Question

I need a simple 'Yes/No' modal dialog for a SharePoint web part, and I do not really want to re-invent the wheel here. SharePoint uses some very nice modal dialogs for this purpose, is it possible to re-use them, instead of creating a litter of little aspx pages for the ShowModalDialog() function

Was it helpful?

Solution

You actually don't have to use dialog.master, as that by itself doesn't help you use the 2010 dialog framework. the default.master works just fine because it has CSS that hides the ribbon bar, navigation, and other UI components that you don't want in a dialog (...unless you explicity expose them).

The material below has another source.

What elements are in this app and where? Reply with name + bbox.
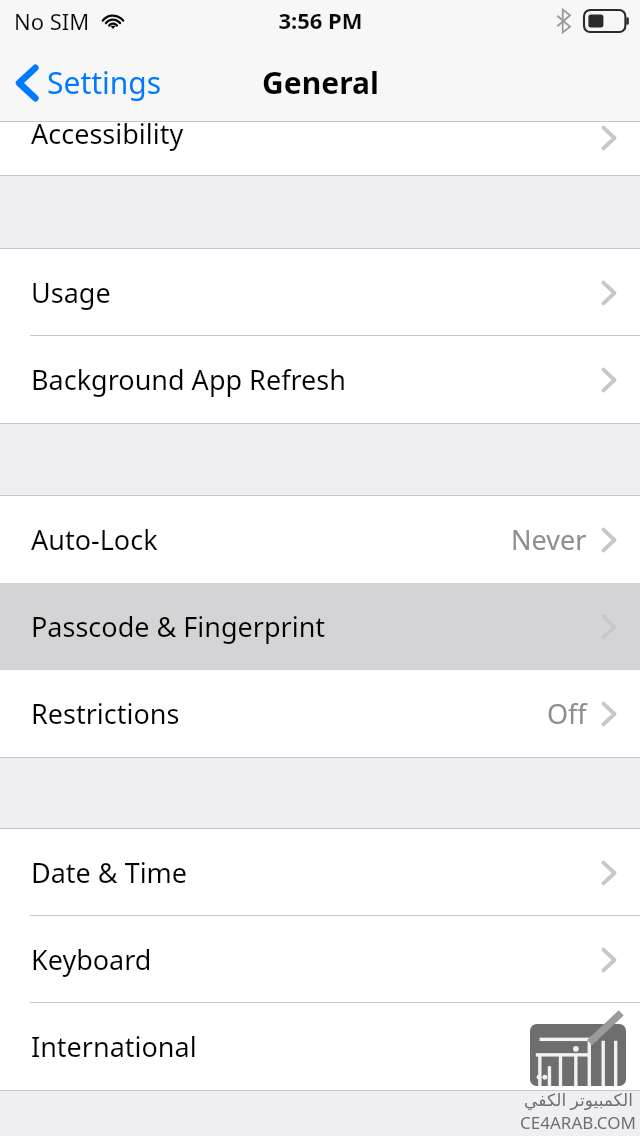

You need to run some javascript code to launch the dialog (...would go in the parent page):

function showModalDialog(title) {
    var options = SP.UI.$create_DialogOptions();
    options.title = title;
    // width and height are optional as the framework autosizes the dialog to the content
    options.width = 600;
    options.height = 485;
    options.url = "/_layouts/htmleditor.aspx";
    options.allowMaximize = true;
    // you can specify an optional callback
    options.dialogReturnValueCallback = Function.createDelegate(null, dialogCallback);
    SP.UI.ModalDialog.showModalDialog(options); 
}

Assuming you have the standard OK and Cancel buttons in your dialog page (...can be a base SharePoint application page created in a VS2010 project), you'd just wire up the events for those buttons and within the code-behind you can emit some javascript to close the dialog and optionally retuan a value to the parent page:

    void CancelDialog_Click(object sender, EventArgs e)
    {
        if (this.IsDialogMode)
            // in commonModalDialogClose the zero denotes Cancel and a one denotes OK.  The 2nd argument is an optional value to return to the parent page's callback function...assuming one was defined.
            this.ClientScript.RegisterClientScriptBlock(this.GetType(), "DismissRecoverPasswordDialog", "window.frameElement.commonModalDialogClose(0, \"\");", true);
        else
            Response.Redirect(ReferralUrl.Value);
    }

Hope that helps...please don't hesitate to ask ant follow-up questions you have.

OTHER TIPS

Yes, you can reuse them. It's all about using the .master file that SharePoint ships. Master page like dialog.master are designed for pages which are displayed in popup and you should reuse them rather than writing your own. It comes with OK and Cancel buttons and placeholders in which you can place your content. In your page you will have to refer them with MasterPageFile attribute because they are not in master page gallery.

MasterPageFile="~/_layouts/dialog.master"

And in your code behind, you can wire the code on click of "Ok" button like this:

protected override void OnInit(EventArgs e)
        {
            base.OnInit(e);
            ((DialogMaster)this.Page.Master).OkButton.Click += new EventHandler(this.OkButtonClicked);            
        }

You can change the Text property of OkButton to "Yes" and Cancel button to "No" if that makes sense in your case.

Reusing Popup Dialogs As far as reusing is concerned, you can use query string parameters to manipulate the content on the page. For example, with yes/no button you typically display a message. you can store the message in resource files and pass resource key in query string to the aspx dialog page to display different message.